Based on the 1983 tourist statistics, approximately 105,000 non-Asian tourists visit Nepal each year. Thus, the attack rate for such tourists during the past year was 6/100,000. Based on the number of hiking permits issued (32,298), the attack rate for hikers was 19/100,000. By comparison, the annual incidence of meningococcal disease in this age group in the United States is approximately 0.3/100,000 (7). The relative increase in risk is even more striking when the average length of stay for tourists in Nepal (11 days) is taken into account, since the attack rate for the disease in the United States for 11 days would be only .009/100,000. Because of the risk of meningococcal disease among hikers, CDC recommends that tourists planning to hike in Nepal receive meningococcal vaccine. Although all cases of meningococcal disease to date have occurred in hikers, it is prudent for other travelers to Nepal to receive the vaccine also.

The serogroup A meningococcal vaccine has a clinical efficacy of 85%-95% for at least 1 year, with protection achieved 1-2 weeks after vaccination. Adverse reactions are limited to local erythema or soreness. There are two formulations of meningococcal vaccine currently available in the United States: the bivalent A-C vaccine and the quadrivalent A,C,Y,W-135 vaccine. Either formulation will give protection against serogroup A meningococcal disease; the bivalent vaccine is less expensive. The sole distributor of these vaccines in the United States is Squibb. The vaccine can be obtained through a pharmacy by contacting a Squibb regional distribution center or by calling Squibb at (800) 822-2463. Because meningococcal vaccine is inactivated, it can be administered simultaneously, if necessary, with other live or inactivated vaccines needed for foreign travel. Immunoglobulin, if needed, should not interfere with the immune response.

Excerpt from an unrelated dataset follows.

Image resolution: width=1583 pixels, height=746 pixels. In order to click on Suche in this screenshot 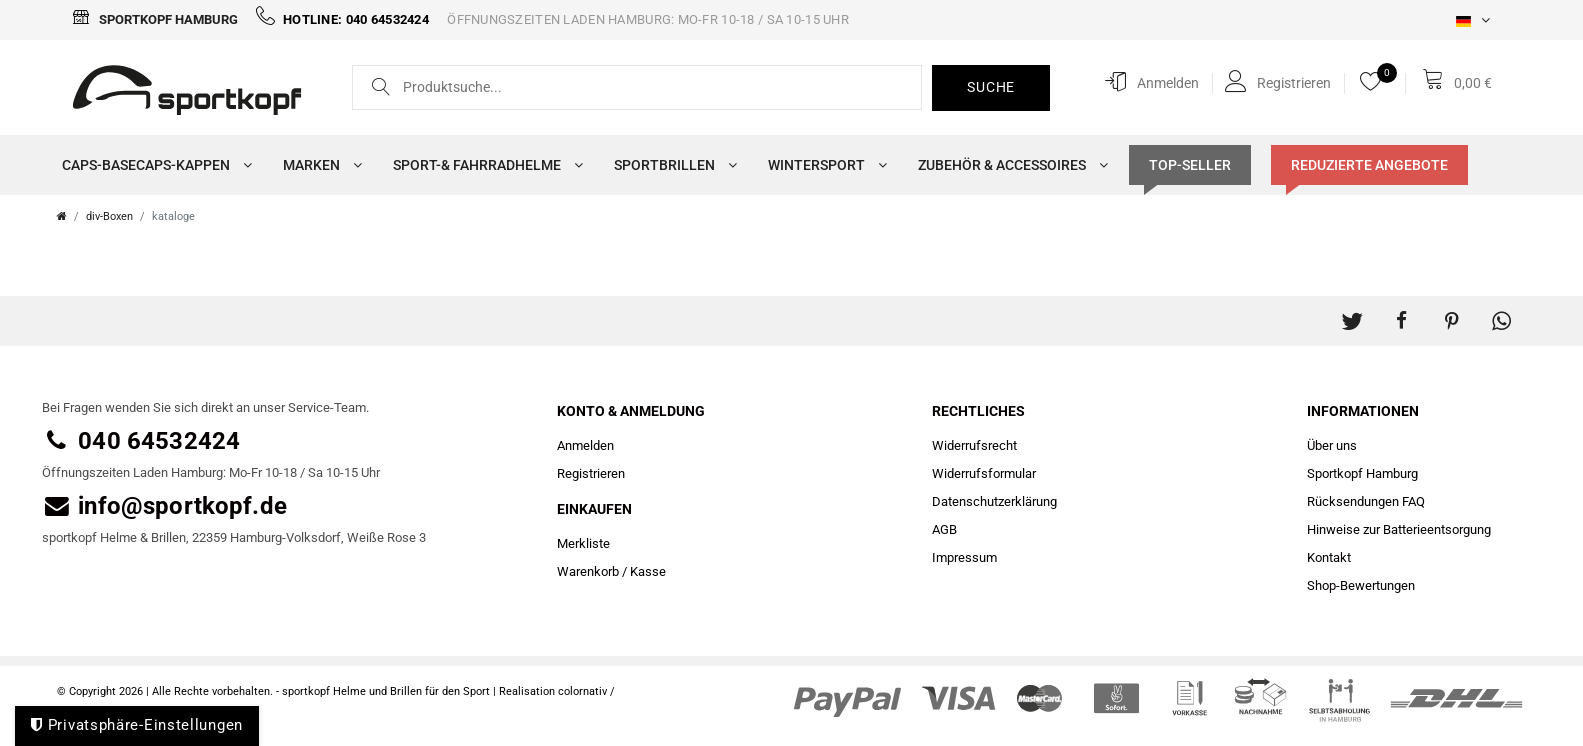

Because immunity is not achieved until 1-2 weeks postvaccination, CDC recommends that tourists be vaccinated before departure. However, vaccine is available in Nepal at the Epidemiology Division, Department of Health Services, Teku, Kathmandu. Questions concerning meningococcal disease in Nepal and recommendations for vaccination should be addressed to the Respiratory and Special Pathogens Epidemiology Branch, Division of Bacterial Diseases, Center for Infectious Diseases, CDC, telephone (404) 329-3687.

References

  1. Jamba G, Bytchenko B, Causse G, et al. Immunization during a cerebrospinal meningitis epidemic in the Mongolian People's Republic, 1974-75. Bull WHO 1979;57:943-6.

  2. Oberti J, Hoi NT, Caravano R, Tan CM, Roux J. Etude d'une }pid}mie de m}ningococcie au Viet Nam (provinces du sud). Bull WHO 1981;59:585-90.

  3. Galazka A. Meningococcal disease and its control with meningococcal polysaccharide vaccines. Bull WHO 1982;60:1-7.

  4. Bosmans E, Vimont-Vicary P, Andre FE, Crooy PJ, Roelants P, Vandepitte J. Protective efficacy of a bivalent (A+C) meningococcal vaccine during a cerebrospinal meningitis epidemic in Rwanda. Ann Soc Belg Med Trop 1980;60:297-306.

  5. Peltola H. Group A meningococcal polysaccharide vaccine and course of the group A meningococcal epidemic in Finland. Scand J Infect Dis 1978;10:41-4.

  6. Greenwood BM, Wali SS. Control of meningococcal infection in the African meningitis belt by selective vaccination. Lancet 1980;I:729-32.

  7. Band JD, Chamberland ME, Platt T, Weaver RE, Thornsberry C, Fraser DW. Trends in meningococcal disease in the United States, 1975-1980. J Infect Dis 1983;148:754-8.